Config File for Data Generation¶
Here is an example of what the config.ini file should look like:
[General]
dataset = data
classes = 0, 1
gpu_id = 0
seed = 3981674709
[Dataset_train_test]
test_set_size = 0.2
num_tiles = 10
tile_size = 1024
level = 0
mask_level = 3
mask_th = 0.2
save_tiles = False
rois = False
Explanation:
[General]:
dataset: Name of the dataset.
classes: Classes to segment.
gpu_id: GPU ID to use for data generation.
seed: Random seed for reproducibility.
[Dataset_train_test]:
test_set_size: Proportion of the dataset to use for testing.
num_tiles: Number of tiles to select from each WSI.
tile_size: Size of each tile.
level: Level of the WSI to use.
mask_level: Level of the mask to use.
mask_th: Threshold for the mask.
save_tiles: Whether to save the extracted tiles.
rois: Whether to use ROIs.
Train Parser¶
The train parser allows you to configure various parameters for training the model.

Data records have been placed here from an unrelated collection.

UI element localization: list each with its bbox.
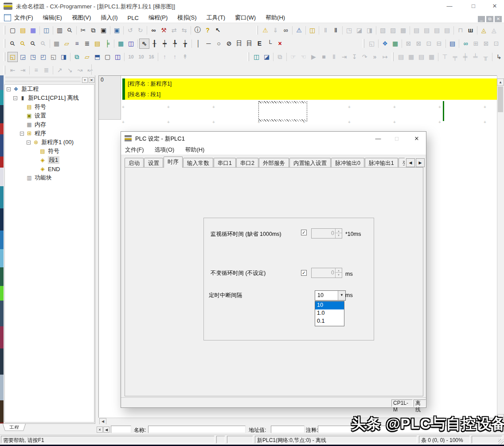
coil-closed-icon[interactable]: ⊘ bbox=[224, 39, 234, 49]
help-icon[interactable]: ? bbox=[203, 25, 213, 35]
pause-icon[interactable]: Ⅱ bbox=[331, 25, 341, 35]
menu-item-0[interactable]: 文件(F) bbox=[14, 14, 33, 22]
menu-item-4[interactable]: PLC bbox=[128, 15, 139, 21]
menu-item-2[interactable]: 视图(V) bbox=[72, 14, 91, 22]
vertical-scroll-thumb[interactable] bbox=[498, 86, 503, 112]
watch-cycle-time-spinner[interactable]: 0 ▲▼ bbox=[311, 228, 342, 239]
build-window-icon[interactable]: ◲ bbox=[18, 52, 28, 62]
menu-item-3[interactable]: 插入(I) bbox=[101, 14, 117, 22]
tree-item-3[interactable]: ▣设置 bbox=[5, 111, 94, 120]
print-preview-icon[interactable]: ⚲ bbox=[65, 25, 75, 35]
symbol-bar-collapse-icon[interactable]: ◀ bbox=[103, 426, 109, 433]
diagram-window-icon[interactable]: ⧉ bbox=[72, 52, 82, 62]
tree-expander-icon[interactable]: − bbox=[27, 141, 31, 145]
tab-启动[interactable]: 启动 bbox=[125, 158, 144, 168]
set-protect-icon[interactable]: ◬ bbox=[479, 25, 489, 35]
io-spacing-icon[interactable]: ≣ bbox=[82, 39, 92, 49]
tree-item-8[interactable]: ◈段1 bbox=[5, 156, 94, 164]
tree-expander-icon[interactable]: − bbox=[20, 132, 24, 136]
context-help-icon[interactable]: ↖ bbox=[213, 25, 223, 35]
dialog-minimize-button[interactable]: — bbox=[371, 135, 385, 142]
toolbar-grip[interactable] bbox=[4, 66, 5, 74]
select-tool-icon[interactable]: ⇖ bbox=[139, 39, 149, 49]
tab-脉冲输出1[interactable]: 脉冲输出1 bbox=[365, 158, 398, 168]
find-in-project-icon[interactable]: ◫ bbox=[41, 25, 51, 35]
toolbar-grip[interactable] bbox=[4, 39, 5, 48]
fixed-cycle-time-checkbox[interactable]: ✓ bbox=[301, 270, 307, 276]
binary-window-icon[interactable]: ◫ bbox=[113, 52, 123, 62]
toolbar-grip[interactable] bbox=[4, 26, 5, 35]
selection-rectangle[interactable] bbox=[258, 101, 307, 121]
find-icon[interactable]: ∞ bbox=[148, 25, 159, 35]
contact-no-icon[interactable]: ╂ bbox=[149, 39, 160, 49]
dialog-menu-item-0[interactable]: 文件(F) bbox=[125, 146, 144, 154]
ci-view-icon[interactable]: ◫ bbox=[126, 39, 136, 49]
grid-toggle-icon[interactable]: ▦ bbox=[51, 39, 62, 49]
tree-item-9[interactable]: ◈END bbox=[5, 164, 94, 173]
menu-item-1[interactable]: 编辑(E) bbox=[43, 14, 62, 22]
horizontal-line-icon[interactable]: ─ bbox=[203, 39, 214, 49]
instruction-icon[interactable]: E bbox=[254, 39, 265, 49]
tab-设置[interactable]: 设置 bbox=[144, 158, 163, 168]
tree-expander-icon[interactable]: − bbox=[13, 96, 17, 100]
menu-item-9[interactable]: 帮助(H) bbox=[266, 14, 285, 22]
watch-win-icon[interactable]: ◳ bbox=[28, 52, 38, 62]
rung-comment-icon[interactable]: ▱ bbox=[62, 39, 72, 49]
watch-window-icon[interactable]: ∞ bbox=[461, 39, 471, 49]
return-icon[interactable]: ↳ bbox=[494, 52, 504, 62]
crossref-window-icon[interactable]: ◰ bbox=[38, 52, 48, 62]
tree-expander-icon[interactable]: − bbox=[7, 87, 11, 91]
tree-item-0[interactable]: −❖新工程 bbox=[5, 85, 94, 94]
tree-item-2[interactable]: ▤符号 bbox=[5, 102, 94, 111]
tab-外部服务[interactable]: 外部服务 bbox=[259, 158, 289, 168]
function-block-inv-icon[interactable]: 目 bbox=[244, 39, 254, 49]
plain-window-icon[interactable]: ▢ bbox=[102, 52, 113, 62]
dropdown-option-0.1[interactable]: 0.1 bbox=[315, 317, 344, 325]
fixed-cycle-time-spinner[interactable]: 0 ▲▼ bbox=[311, 268, 342, 278]
address-reference-icon[interactable]: ▤ bbox=[447, 39, 457, 49]
print-icon[interactable]: ▥ bbox=[55, 25, 65, 35]
contact-or-no-icon[interactable]: ╄ bbox=[170, 39, 180, 49]
menu-item-5[interactable]: 编程(P) bbox=[148, 14, 168, 22]
memory-view-icon[interactable]: ▦ bbox=[390, 39, 400, 49]
dropdown-option-1.0[interactable]: 1.0 bbox=[315, 309, 344, 317]
plc-settings-window-icon[interactable]: ◪ bbox=[262, 52, 272, 62]
name-field[interactable] bbox=[148, 426, 246, 433]
toolbar-grip[interactable] bbox=[256, 26, 258, 35]
contact-nc-icon[interactable]: ┿ bbox=[160, 39, 170, 49]
replace-icon[interactable]: ⚒ bbox=[159, 25, 169, 35]
minimize-button[interactable]: — bbox=[443, 4, 456, 10]
toolbar-grip[interactable] bbox=[392, 52, 394, 61]
spinner-arrows[interactable]: ▲▼ bbox=[335, 229, 342, 238]
dialog-menu-item-2[interactable]: 帮助(H) bbox=[185, 146, 204, 154]
scroll-up-icon[interactable]: ▲ bbox=[497, 78, 504, 86]
toolbar-grip[interactable] bbox=[247, 52, 249, 61]
watch-cycle-time-checkbox[interactable]: ✓ bbox=[301, 230, 307, 235]
close-button[interactable]: ✕ bbox=[488, 4, 501, 10]
paste-special-icon[interactable]: ▣ bbox=[112, 25, 122, 35]
tree-item-1[interactable]: −▮新PLC1[CP1L] 离线 bbox=[5, 94, 94, 102]
panel-close-button[interactable]: ✕ bbox=[89, 77, 94, 83]
menu-item-7[interactable]: 工具(T) bbox=[207, 14, 226, 22]
tab-串口1[interactable]: 串口1 bbox=[214, 158, 236, 168]
dialog-close-button[interactable]: ✕ bbox=[410, 135, 423, 142]
editor-vertical-scrollbar[interactable] bbox=[497, 76, 504, 424]
tab-scroll-left-icon[interactable]: ◀ bbox=[406, 158, 415, 167]
dropdown-option-10[interactable]: 10 bbox=[315, 301, 344, 309]
menu-item-8[interactable]: 窗口(W) bbox=[235, 14, 256, 22]
project-tab[interactable]: 工程 bbox=[3, 424, 26, 431]
symbol-table-icon[interactable]: ❖ bbox=[380, 39, 390, 49]
paste-icon[interactable]: ▣ bbox=[98, 25, 109, 35]
tree-item-4[interactable]: ▦内存 bbox=[5, 120, 94, 129]
menu-item-6[interactable]: 模拟(S) bbox=[177, 14, 196, 22]
line-delete-icon[interactable]: × bbox=[275, 39, 285, 49]
coil-icon[interactable]: ○ bbox=[214, 39, 224, 49]
chevron-down-icon[interactable]: ▼ bbox=[338, 291, 345, 300]
transfer-to-plc-icon[interactable]: ⚠ bbox=[294, 25, 304, 35]
panel-grip[interactable] bbox=[5, 77, 81, 82]
vertical-line-icon[interactable]: │ bbox=[193, 39, 203, 49]
info-icon[interactable]: ⓘ bbox=[192, 25, 203, 35]
tree-item-6[interactable]: −⊛新程序1 (00) bbox=[5, 138, 94, 147]
differential-monitor-icon[interactable]: ш bbox=[465, 25, 476, 35]
mdi-close-button[interactable]: ✕ bbox=[495, 16, 502, 22]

Below are the details of each argument:
dataname (positional argument): Dataset name, corresponds to the pytables name under the following format: (dataname)_(phase).pytables.
-o, –outdir: Output directory path for tensorboard and trained model. Default is ./output/.
-p, –dataset_path: Path to the directory that contains the pytables. Default is ./.
-b, –batch_size: Number of workers for the dataloader. Default is 5.
-n, –n_worker: Number of workers for the dataloader. Default is min(batch_size, os.cpu_count()).
-e, –epoch: Number of epochs. Default is 100.
-d, –depth: Depth of the model. Default is 3.
-w, –width: Width of the model. Defines the number of filters in the first layer (2**w) with an exponential growth rate respective to the depth of the model. Default is 4.
Usage Examples¶
Basic Usage¶
This example demonstrates the basic usage of the train command with minimal arguments, using default settings.
HoverFast train dataset_name -p /path/to/dataset -o /path/to/outdir
Explanation:
Dataset: Name of the dataset, which corresponds to the pytables name.
Dataset Path: Directory that contains the pytables.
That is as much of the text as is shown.